> **Goal of the exercise**:
Reproduction without pictures: print every entry precisely as written.

> **Saved entries**:
⁂
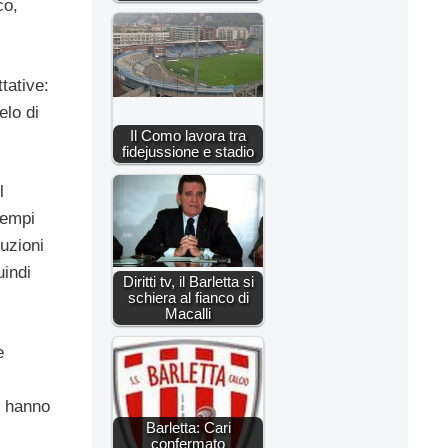
co,
tative:
elo di
Il Como lavora tra
fidejussione e stadio
l
tempi
luzioni
uindi
Diritti tv, il Barletta si
schiera al fianco di
Macalli
e
e hanno
Barletta: Cari
confermato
⁂
> **Solution to this exercise**:
co,
tative:
elo di
Il Como lavora tra
fidejussione e stadio
l
tempi
luzioni
uindi
Diritti tv, il Barletta si
schiera al fianco di
Macalli
e
e hanno
Barletta: Cari
confermato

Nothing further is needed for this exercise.